Author Archives: Karyna Pryiomka

Code is Law or the Legal System of the Internet

Throughout this whole academic year, we have been talking about technology, its uses, its abuses, the power differentials it promotes or conceals, the possibilities it affords and the dangers it belies. We have been lifted up high by utopian accounts just to be brought back down by more cynical ones. What all them, however, have in common is the notion that technology, particularly the Internet, is a somewhat special place, alternative reality if you will, where new rules, new identities, new collaborations, new societies, and new possibilities can arise, often times in contradiction to the established order offline.

Zittrain’s book is no exception. I did leave me with the feeling that Internet is that other world, in which things do and can happen. At the same time, his account posed some very interesting questions regarding the legal system of that world.

Referring to Lessig and Reidenberg, Zittrain stated that “code could be law.” In fact, it might as well be. A careful observer can very quickly conclude that all of our online interactions are subject to the algorithms written by the creators of whatever software we use. In a sense, we are not free to act as we please. Unless… we know how to code… At the same time, there are people and structures invested in impeding our ability to code freely… they assert their own power and control. Consequently, it begins to look like, programers are the lawmakers of the Internet.

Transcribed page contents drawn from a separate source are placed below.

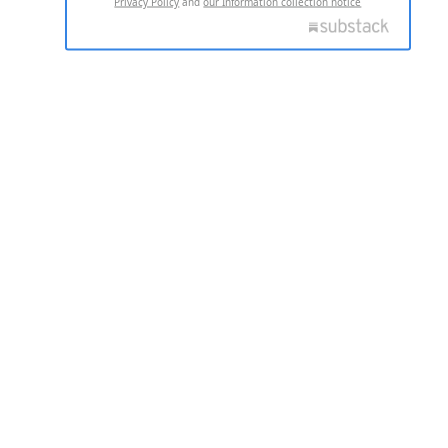
Privacy Policy
and
our Information collection notice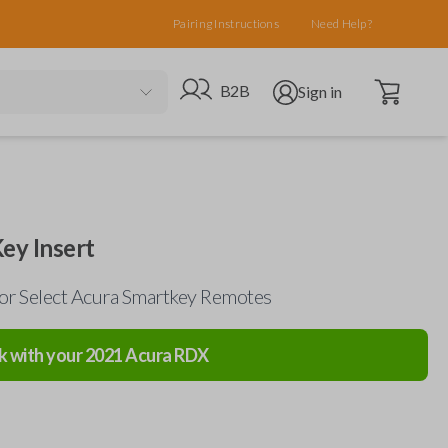
Pairing Instructions
Need Help?
Open cart
Go to B2B site
Open user menu
B2B
Sign in
ey Insert
for Select Acura Smartkey Remotes
k with your
2021
Acura
RDX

With this in mind, we can speculate that code is law in at least two different ways: 1) code is the law of online social conduct. It dictates the order of our operations to an particular extent. 2) Code is law in a legal way. It tracks our moves and delivers data to appropriate parties, enforcing the legal system of the offline world within its online counterpart. This status of code as law is further reinforced by the massive adaptation of software control over human lives. And IBM’s Smart Cities is a great example of that movement.

As I read this week’s material, I began to think about the following: to what extent traditional legal concepts, such as freedom of speech, reasonable privacy expectations, etc. apply to online interactions and how do we begin to think about them in a way that is both safe and productive? Do the reasonable expectation of privacy in my home and expectation of privacy online mean the same things? Does being in my home connected to a computer and engaged in a public forum change the way my privacy is defined at the moment? Can trespassing happen online or does it require physical presence? Is stalking online equally illegal and dangerous than stalking offline?

So I guess my big question to you is Does the future of the internet holds in it the re-imagining of our rights, laws, and the way our legal system is structured and if yes, who are the lawmakers?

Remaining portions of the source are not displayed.